None of these branchless banks are a sensible choice for someone who handles a lot of cash.

At least now monzo have a way support users who receive cash occasionally. For them, and particularly when compared to some banks forex fees, the odd £1 charge for paying cash occasionally isn’t too bad imo. Cash is expensive to handle so I don’t think it’s unreasonable.

Should they have adopted a different pricing model? Free for your first 10 cash pay ins per year? Maybe.

Should they have absorbed the cost? I’m not sure. There’s no moral reason to do this but commercially it might have made sense to win over a different type of customer. The danger is they end up supporting users who pay cash in every day and cost them a fortune.

I don’t feel strongly about any of this tho. The fact is that monzo customers now have a reliable way of paying in cash, and that’s a good thing.

3 Likes

Thankyou - about as good an assessment of the initiative as I’ve seen - and simplicity itself :smiling_face:.

If you’ve an account in the Monzo community, your post could replace a huge chunk of their thread :face_with_raised_eyebrow:

1 Like

I don’t agree with the notion that it isn’t a cost they can absorb. The whole point of app based banks is they’re supposed to be able to offer customers more than traditional banks on account of their vastly lower cost base.

Isn’t there an argument that BAM banks make some money back off withdrawals from their ATM’s to offset or is this argument a bit outdated?
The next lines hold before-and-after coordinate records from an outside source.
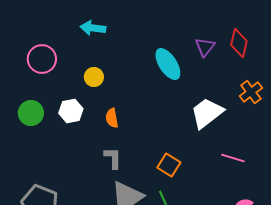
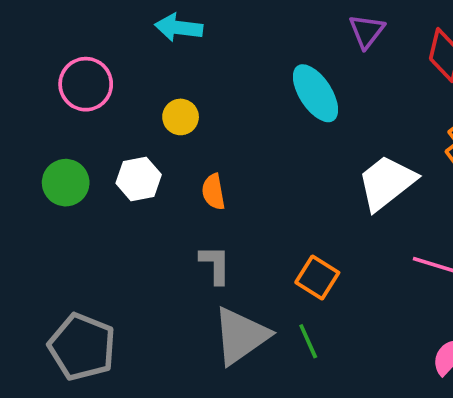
purple triangle: (205, 47) -> (367, 31), moved

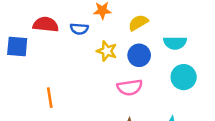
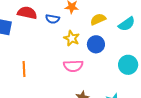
cyan semicircle: (175, 43) -> (127, 24), moved, turned -42
pink semicircle: (130, 87) -> (73, 66), moved

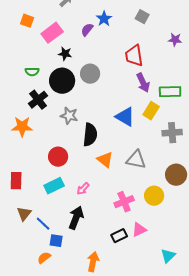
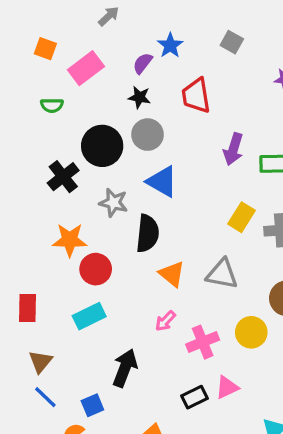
black star: (65, 54) -> (139, 97), moved
red trapezoid: (134, 56) -> (196, 96), moved
green semicircle: (32, 72) -> (52, 105), moved
purple arrow: (143, 83) -> (233, 149), turned 42
yellow rectangle: (151, 111) -> (242, 217), moved
blue triangle: (125, 117) -> (162, 182), moved
orange star: (22, 127) -> (70, 240), moved
pink arrow: (83, 189) -> (165, 321), moved
blue line: (43, 224) -> (45, 397), moved
blue square: (56, 241) -> (92, 405), turned -32

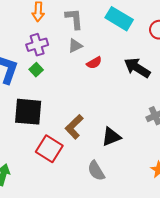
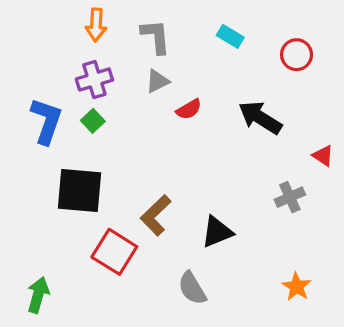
cyan rectangle: (119, 19) -> (230, 36), size x0.6

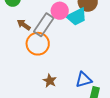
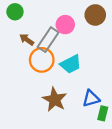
cyan trapezoid: (77, 17) -> (71, 64), moved
brown star: (50, 81) -> (55, 99), size x1.6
It’s likely still valid for the big four. The argument for smaller outfits was always that they had to absorb whatever the cost was if they wanted to operate nationally.

1 Like

When you pay cash into your current account, the bank gets to earn interest on that cash (mostly by lending it out). However, Monzo double-dips and charges you £1 every time. Starling on the other hand lets you pay in £1000 per year and 0.7% after that first £1000.
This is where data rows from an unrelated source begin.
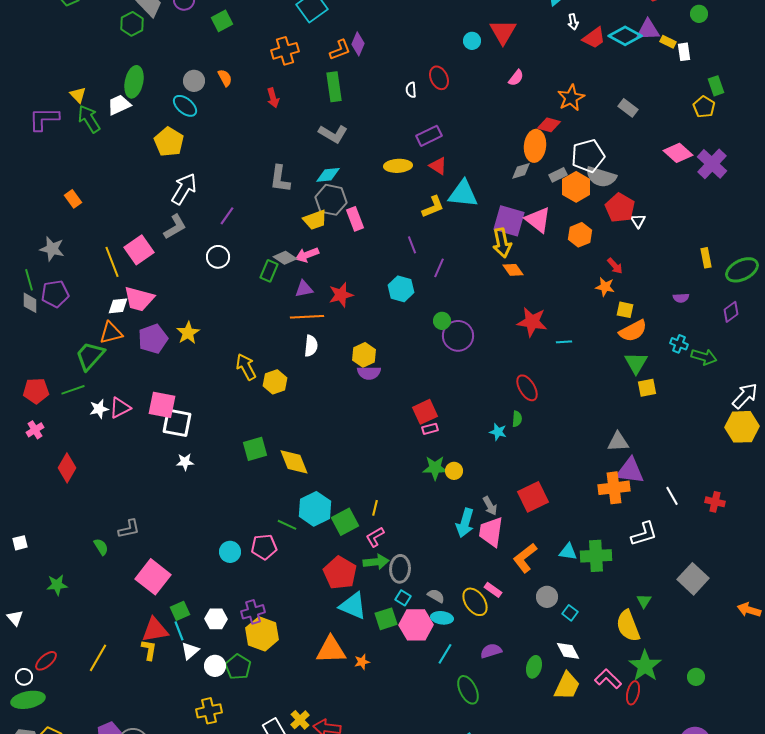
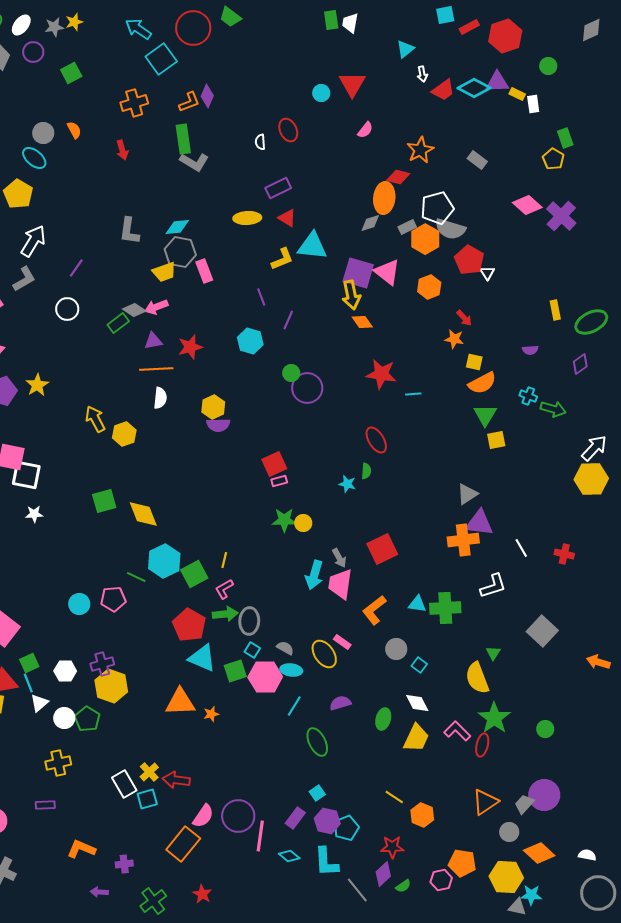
gray L-shape: (333, 134) -> (194, 162), moved
green rectangle: (269, 271) -> (118, 323), turned 30
gray triangle: (618, 442) -> (467, 494), turned -30

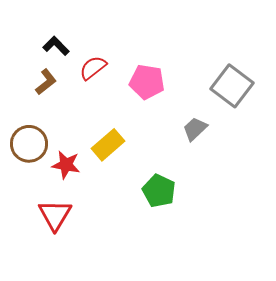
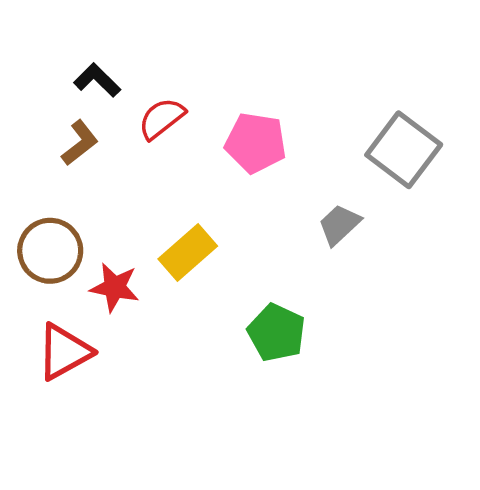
red triangle: (55, 215) -> (64, 352), moved, turned 30

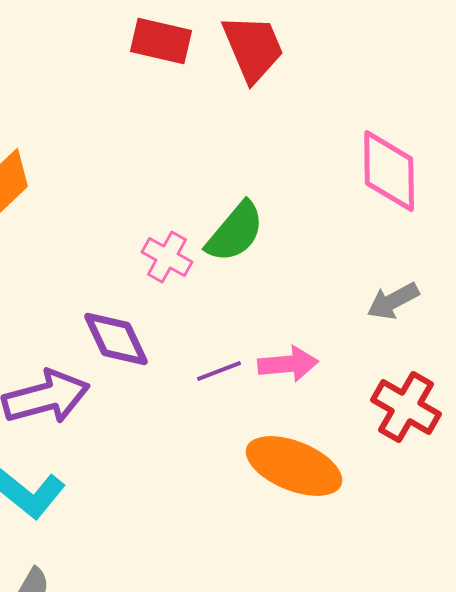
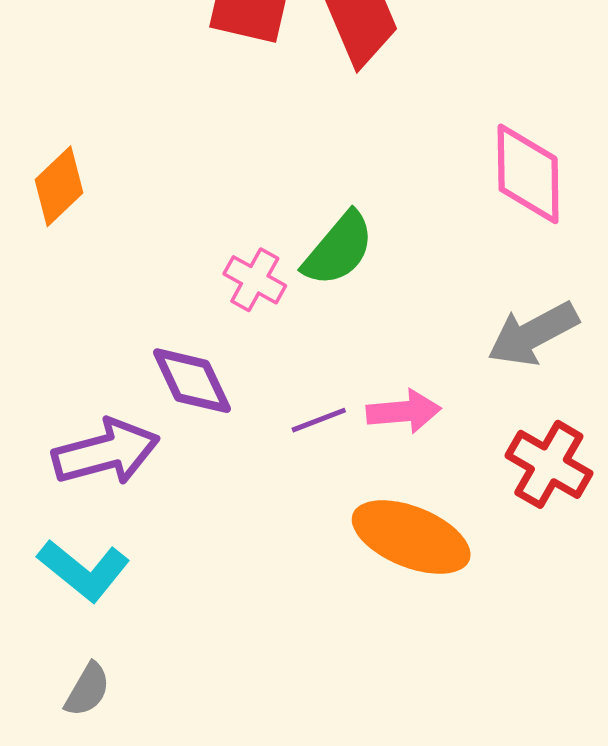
gray arrow: (393, 301) -> (533, 334), size x1.4

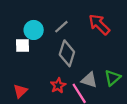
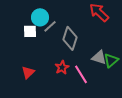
gray line: (61, 27) -> (50, 26), moved
gray triangle: (89, 80) -> (99, 57), moved

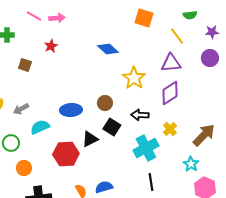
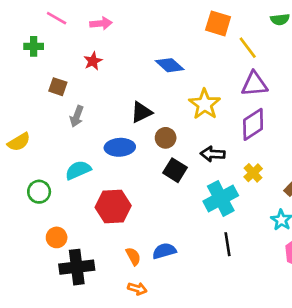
pink line: (34, 16) -> (57, 18), moved
yellow line: (177, 36) -> (248, 48), moved
gray arrow: (21, 109) -> (77, 116), moved, turned -42
black triangle: (90, 139) -> (141, 112), moved
orange circle: (24, 168) -> (57, 237), moved

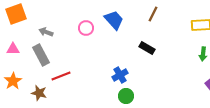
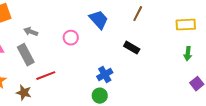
pink circle: (86, 28) -> (71, 38), moved
green circle: (126, 96) -> (100, 96), moved

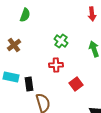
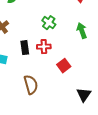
black rectangle: (29, 84) -> (25, 48), moved

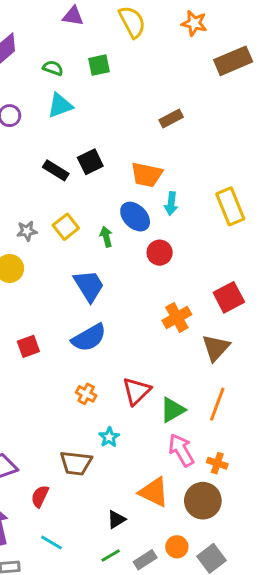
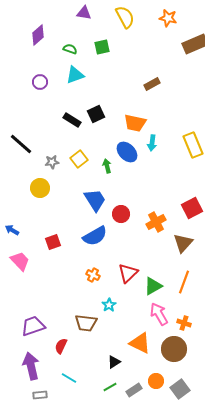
red circle: (160, 253) -> (121, 214), moved

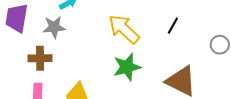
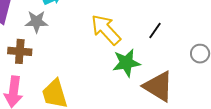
green star: (127, 67) -> (126, 63), moved

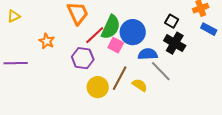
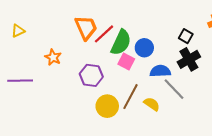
blue circle: (133, 32) -> (144, 48), size x0.7
red line: (95, 35) -> (104, 34), moved
black cross: (175, 43) -> (189, 59), turned 30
For people who only occasionally receive cash, the Starling offering seems much fairer.

1 Like

No, it used to be the case with cash withdrawals via LINK that the scheme would make it viable to be overall revenue neutral or even profitable while accepting member group LINK cards.
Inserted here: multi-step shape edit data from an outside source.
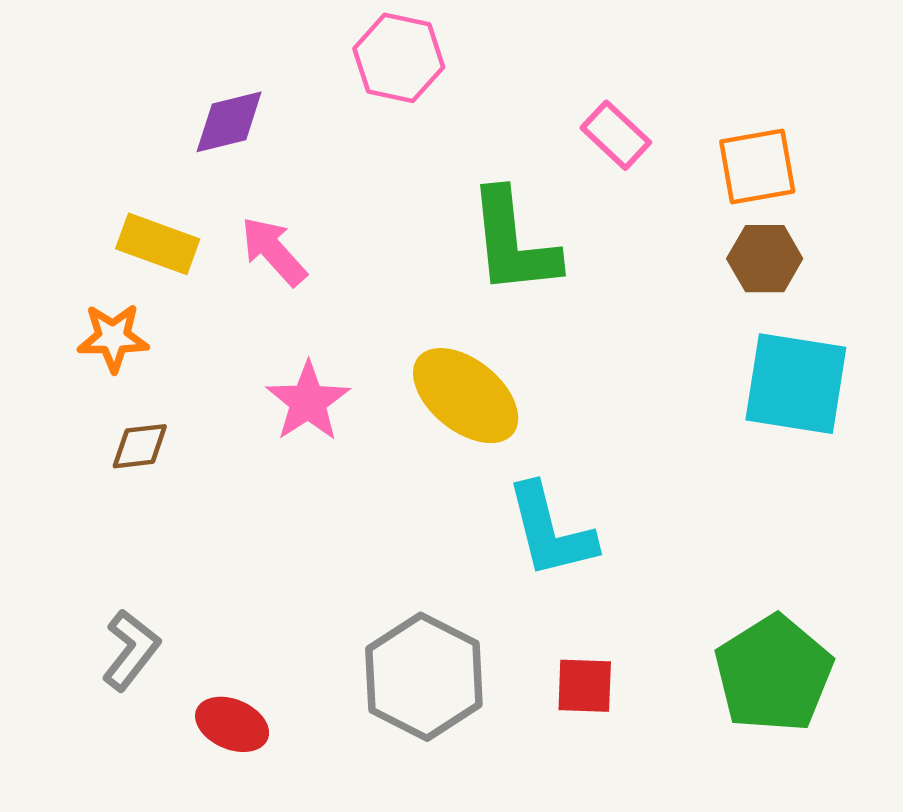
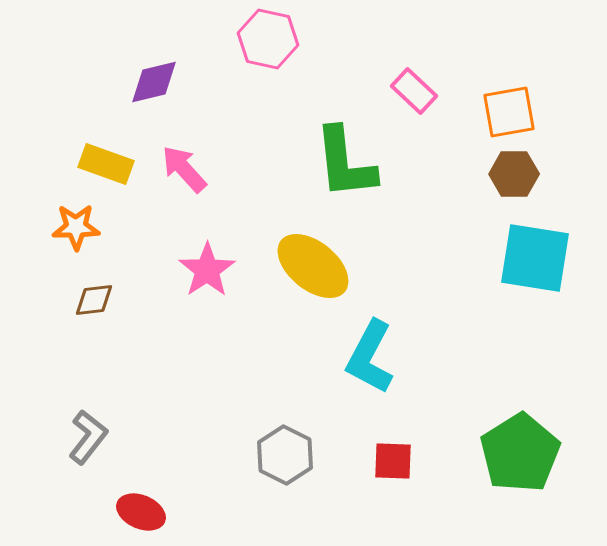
cyan L-shape: (550, 531) -> (370, 357), turned 42
gray hexagon: (424, 677) -> (285, 455), size x0.7
red ellipse: (232, 724) -> (141, 512), moved

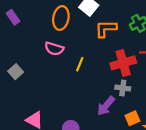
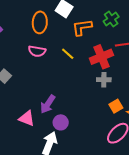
yellow line: (80, 64) -> (68, 54), moved, turned -64
purple arrow: (106, 106) -> (48, 104), moved

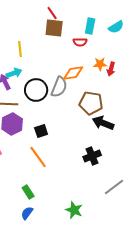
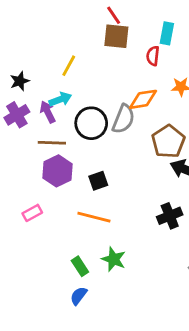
red semicircle: (80, 42) -> (153, 56), turned 96
yellow line: (20, 49) -> (69, 66), turned 35
brown pentagon: (91, 103) -> (168, 141), turned 30
orange line: (38, 157) -> (94, 217), turned -40
green star: (74, 210) -> (114, 259), moved

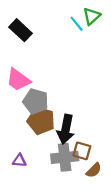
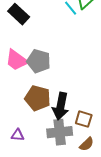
gray pentagon: (36, 101) -> (39, 61), moved
brown square: (82, 151) -> (84, 119), moved

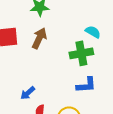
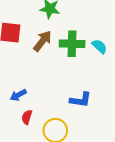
green cross: (81, 53) -> (72, 44), moved

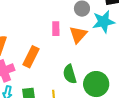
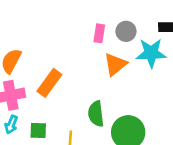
pink rectangle: (56, 29) -> (99, 33), moved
The argument doesn’t apply to deposits at all - deposits aren’t supported by LINK and there is no ability to use one banking group’s machine to deposit for another; as such there is no way a bank could offset the cost.

High street banks can easily justify it because the occasional cost (per customer) of a deposit is orders of magnitude less than providing a branch to service that same community of customers. It shouldn’t scan that a bank who’ve never had that cost couldn’t afford it for equivalent services tho.

Fairer to who though?

It could be argued its not fair for people who never deposit cash as Starling can’t use the money its spending absorbing post office costs on something that benefits non-cash customers. I know Starling’s approach here is more in line with normal practice but this is the argument Monzo could make to justify their approach of passing costs onto the (presumably) relatively small portion of customers who will make cash deposits.

I disagree with your definition of fairness, unless you’re advocating for banks to hand on literally all the many occasional charges they’re on the hook for? I.e. contact support, card issuance, cheque deposit, faster payments/standing orders, fraud/chargebacks - these aren’t free to current account providers either… it’d essentially make free banking an impossibility.

With any financial product there will always be some customers who will be more profitable by whatever measure than others - that’s not a ‘fairness’ issue tho.

Fairness for the customer is knowing their bank will deal with the occasional stuff which costs them money on the mutual understanding that money will be made elsewhere. FUP/limits would be one thing, but charging for every deposit over the same counter where all* their competitors allow a reasonable amount of free deposits is a bad look.

(* excluding Nationwide, Chase and Kroo, obviously)

1 Like

11 posts were merged into an existing topic: Nationwide accounts

Isn’t that essentially what Triodos do with the monthly account fee? And if you were to ask me who offers the fairest approach, my answer would almost always be Triodos.

I’m not personally keen on that mutual understanding thing, myself. I don’t think that’s fair, at least not for everyone. I think it’s a good deal for those who can avoid not being screwed over by that bargain (more so if they can profit from it, even), but it definitely isn’t for those who get trapped by it.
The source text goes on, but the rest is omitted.